On May 12, 2025, President Trump signed an executive order, “Delivering Most-Favored-Nation Prescription Drug Pricing to American Patients.” It directs the Health and Human Services secretary to facilitate direct-to-consumer purchasing programs where manufacturers sell products at the most-favored-nation price, aligning U.S. prices with the lowest available in other developed countries. This explicit policy nudged manufacturers to explore direct channels as a way to deliver lower prices to patients — but those channels further fragment the medication history unless integrated responsibly.

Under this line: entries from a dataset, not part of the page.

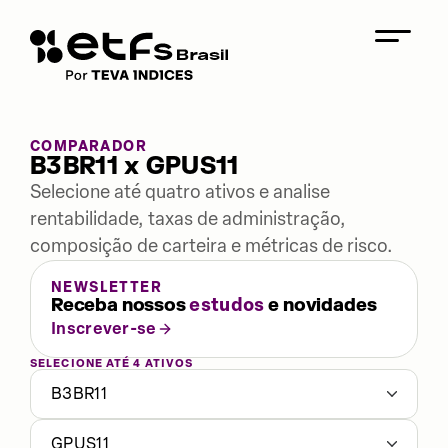
COMPARADOR
B3BR11 x GPUS11
Selecione até quatro ativos e analise
rentabilidade, taxas de administração,
composição de carteira e métricas de risco.
NEWSLETTER
Receba nossos
estudos
e novidades
Inscrever-se
SELECIONE ATÉ 4 ATIVOS
B3BR11
GPUS11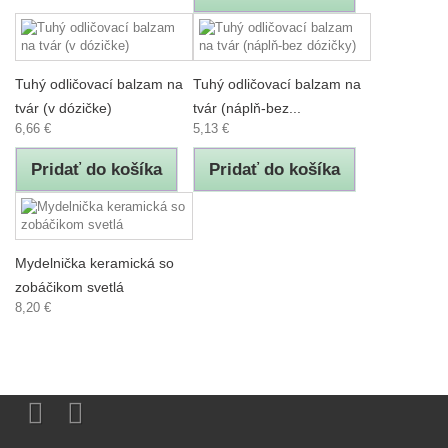
Tuhý odličovací balzam na
Tuhý odličovací balzam na
tvár (v dózičke)
tvár (náplň-bez...
6,66 €
5,13 €
Pridať do košíka
Pridať do košíka
Mydelnička keramická so
zobáčikom svetlá
8,20 €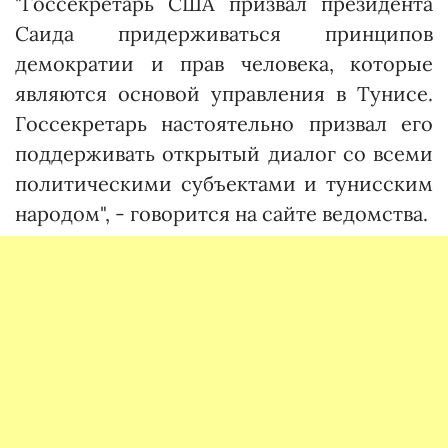
"Госсекретарь США призвал президента
Саида придерживаться принципов
демократии и прав человека, которые
являются основой управления в Тунисе.
Госсекретарь настоятельно призвал его
поддерживать открытый диалог со всеми
политическими субъектами и тунисским
народом", - говорится на сайте ведомства.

However, the fragmentation risk from manufacturer channels may be more limited in scope than other direct-pay options. They are typically confined to single branded products rather than broad therapeutic categories, so the blind spots they create are real but not systemwide. Manufacturers typically launch these programs only for specific high-cost branded medications where they see potential to expand market access — usually for drugs with significant uninsured populations or formulary coverage gaps.
The missing pieces for MCOs and PBMs
Patients now have more ways to access prescriptions at lower prices — through Walmart’s low-cost generic program, Amazon Pharmacy, MCCPDC, and manufacturer portals. These programs appeal directly to patients seeking convenience and cost savings. But every time a prescription bypasses the benefit system, it leaves MCOs and PBMs with an incomplete record of what medications a patient is taking, and that undermines their ability to coordinate safety alerts, manage formularies, and oversee utilization across patient populations.
Walmart’s low-cost generic program, alternative funding programs, tech-driven pharmacies, and now manufacturer portals — some more disruptive than others — all contribute to the same problem: eroding visibility. For MCOs and PBMs, every fill that falls outside the benefit system is another cut in the record: an interaction not checked, an adherence gap not flagged, a therapy history not fully captured. Just as a pizza loses a little with every slice, the medication record loses pieces of the story each time a channel bypasses the plan. Those missing pieces matter.